Please repeat, from the entries that follow, the lines from the one containing "Polityka prywatności" through the one containing "Zobacz politykę cookies." exactly, adding nothing.
[[ Input data, beginning ]]
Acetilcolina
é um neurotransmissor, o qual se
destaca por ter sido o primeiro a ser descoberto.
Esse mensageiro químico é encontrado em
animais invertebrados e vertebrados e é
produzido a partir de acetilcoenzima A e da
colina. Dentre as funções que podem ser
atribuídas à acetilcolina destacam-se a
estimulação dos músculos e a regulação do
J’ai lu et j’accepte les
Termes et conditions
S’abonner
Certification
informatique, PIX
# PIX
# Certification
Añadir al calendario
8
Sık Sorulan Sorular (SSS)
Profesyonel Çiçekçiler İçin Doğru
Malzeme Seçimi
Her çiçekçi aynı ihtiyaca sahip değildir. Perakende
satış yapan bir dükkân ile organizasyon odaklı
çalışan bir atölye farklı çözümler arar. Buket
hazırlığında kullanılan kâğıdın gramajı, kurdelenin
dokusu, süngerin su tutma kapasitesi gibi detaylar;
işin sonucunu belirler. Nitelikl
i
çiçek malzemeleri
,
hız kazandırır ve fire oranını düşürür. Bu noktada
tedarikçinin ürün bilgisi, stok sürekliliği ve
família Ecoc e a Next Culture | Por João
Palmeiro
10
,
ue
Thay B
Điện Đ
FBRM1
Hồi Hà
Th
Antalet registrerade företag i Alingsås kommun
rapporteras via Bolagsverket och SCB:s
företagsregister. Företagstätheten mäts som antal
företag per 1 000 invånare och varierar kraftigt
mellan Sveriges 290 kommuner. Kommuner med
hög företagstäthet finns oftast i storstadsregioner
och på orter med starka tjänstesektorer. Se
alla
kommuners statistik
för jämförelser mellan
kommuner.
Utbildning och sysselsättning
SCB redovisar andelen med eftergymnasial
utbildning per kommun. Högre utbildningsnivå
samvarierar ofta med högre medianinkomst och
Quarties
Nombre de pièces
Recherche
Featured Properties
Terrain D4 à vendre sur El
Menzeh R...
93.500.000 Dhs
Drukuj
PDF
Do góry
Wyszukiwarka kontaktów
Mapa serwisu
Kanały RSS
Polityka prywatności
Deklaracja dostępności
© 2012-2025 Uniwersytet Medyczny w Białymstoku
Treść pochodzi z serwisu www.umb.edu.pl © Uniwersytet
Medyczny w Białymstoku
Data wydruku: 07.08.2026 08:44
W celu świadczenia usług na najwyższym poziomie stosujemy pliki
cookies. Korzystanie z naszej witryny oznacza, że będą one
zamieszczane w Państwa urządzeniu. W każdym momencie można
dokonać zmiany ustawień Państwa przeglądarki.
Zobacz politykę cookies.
[[ Input data, end ]]
[[ Input data, beginning ]]
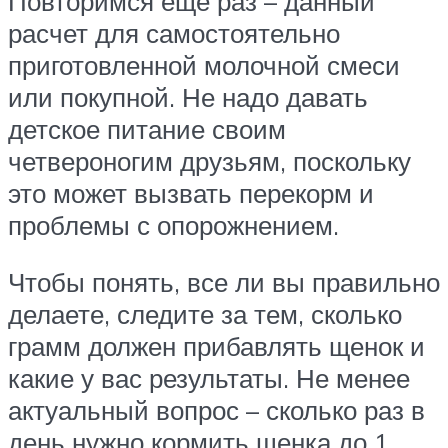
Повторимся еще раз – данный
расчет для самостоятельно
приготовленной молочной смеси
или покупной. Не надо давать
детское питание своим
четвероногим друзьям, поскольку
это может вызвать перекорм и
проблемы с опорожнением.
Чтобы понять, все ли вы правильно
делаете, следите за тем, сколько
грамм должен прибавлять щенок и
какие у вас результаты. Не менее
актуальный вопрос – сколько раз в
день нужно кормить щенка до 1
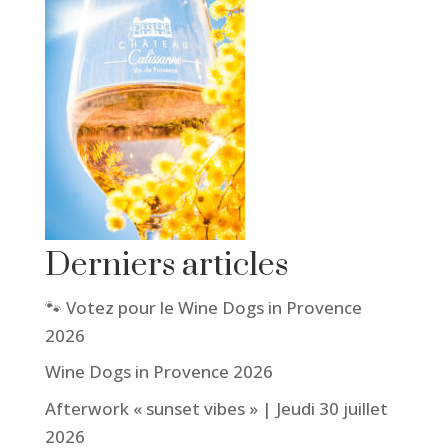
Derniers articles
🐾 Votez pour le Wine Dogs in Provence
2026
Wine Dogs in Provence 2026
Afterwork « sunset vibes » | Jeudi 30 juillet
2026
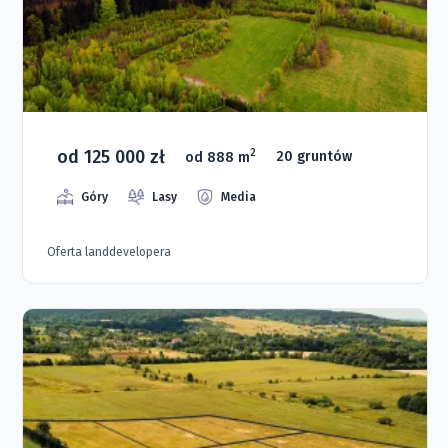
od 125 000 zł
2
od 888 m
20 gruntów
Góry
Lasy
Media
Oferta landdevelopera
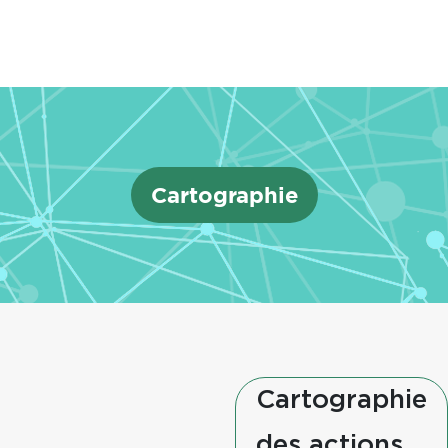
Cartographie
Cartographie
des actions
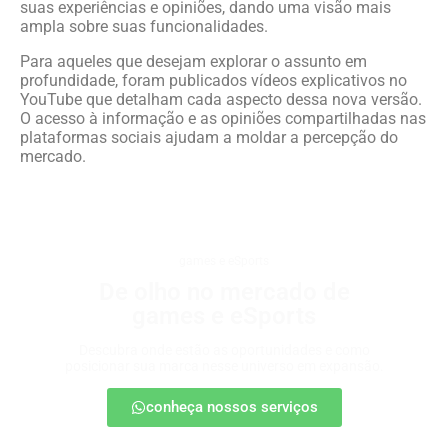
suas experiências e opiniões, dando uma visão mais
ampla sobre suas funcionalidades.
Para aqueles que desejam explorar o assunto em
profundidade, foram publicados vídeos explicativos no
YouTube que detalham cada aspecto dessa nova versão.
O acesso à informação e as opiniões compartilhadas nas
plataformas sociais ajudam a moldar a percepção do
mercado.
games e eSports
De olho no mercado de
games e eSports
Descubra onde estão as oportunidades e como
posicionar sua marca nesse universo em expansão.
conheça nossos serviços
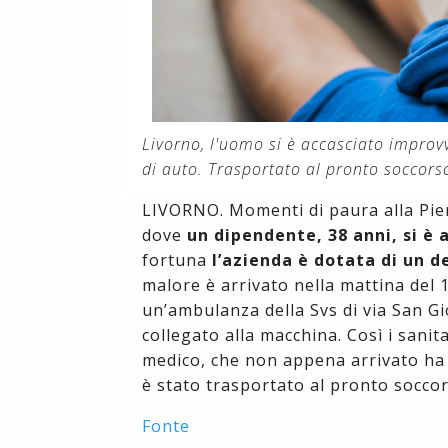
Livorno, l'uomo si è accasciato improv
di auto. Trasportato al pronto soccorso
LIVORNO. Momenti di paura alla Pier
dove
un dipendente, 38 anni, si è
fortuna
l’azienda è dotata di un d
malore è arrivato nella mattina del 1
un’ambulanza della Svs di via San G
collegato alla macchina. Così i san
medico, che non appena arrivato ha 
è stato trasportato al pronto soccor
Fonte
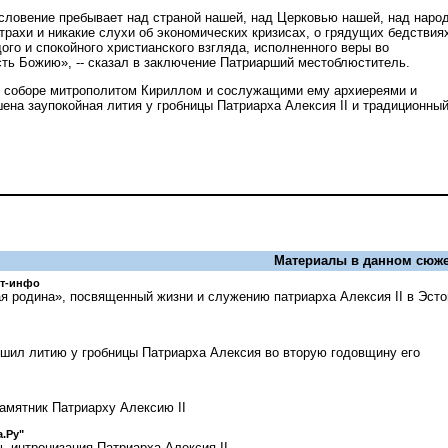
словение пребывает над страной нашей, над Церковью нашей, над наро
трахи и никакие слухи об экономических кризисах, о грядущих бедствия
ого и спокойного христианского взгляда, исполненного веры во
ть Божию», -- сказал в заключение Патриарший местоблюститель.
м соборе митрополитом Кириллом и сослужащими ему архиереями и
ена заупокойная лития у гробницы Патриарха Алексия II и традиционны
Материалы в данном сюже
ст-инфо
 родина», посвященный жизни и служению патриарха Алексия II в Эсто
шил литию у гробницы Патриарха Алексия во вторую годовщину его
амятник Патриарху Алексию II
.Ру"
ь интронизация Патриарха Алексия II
[[ Input data, end ]]
[[ Input data, beginning ]]
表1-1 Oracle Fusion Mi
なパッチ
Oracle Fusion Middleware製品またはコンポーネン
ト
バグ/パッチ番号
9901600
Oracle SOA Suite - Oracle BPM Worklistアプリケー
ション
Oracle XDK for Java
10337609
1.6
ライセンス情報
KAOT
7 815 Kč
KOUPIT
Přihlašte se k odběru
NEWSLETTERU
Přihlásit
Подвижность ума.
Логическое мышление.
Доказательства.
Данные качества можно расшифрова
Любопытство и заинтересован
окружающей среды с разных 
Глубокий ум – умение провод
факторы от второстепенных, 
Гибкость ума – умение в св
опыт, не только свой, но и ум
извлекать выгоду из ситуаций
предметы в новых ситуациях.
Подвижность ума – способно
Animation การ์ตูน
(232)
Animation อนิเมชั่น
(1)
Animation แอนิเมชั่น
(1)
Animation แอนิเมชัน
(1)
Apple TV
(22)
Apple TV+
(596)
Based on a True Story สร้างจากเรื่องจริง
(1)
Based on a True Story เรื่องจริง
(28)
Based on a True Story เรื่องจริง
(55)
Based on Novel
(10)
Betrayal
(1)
[[ Input data, end ]]
_Output of the exercise_
Polityka prywatności
Deklaracja dostępności
© 2012-2025 Uniwersytet Medyczny w Białymstoku
Treść pochodzi z serwisu www.umb.edu.pl © Uniwersytet
Medyczny w Białymstoku
Data wydruku: 07.08.2026 08:44
W celu świadczenia usług na najwyższym poziomie stosujemy pliki
cookies. Korzystanie z naszej witryny oznacza, że będą one
zamieszczane w Państwa urządzeniu. W każdym momencie można
dokonać zmiany ustawień Państwa przeglądarki.
Zobacz politykę cookies.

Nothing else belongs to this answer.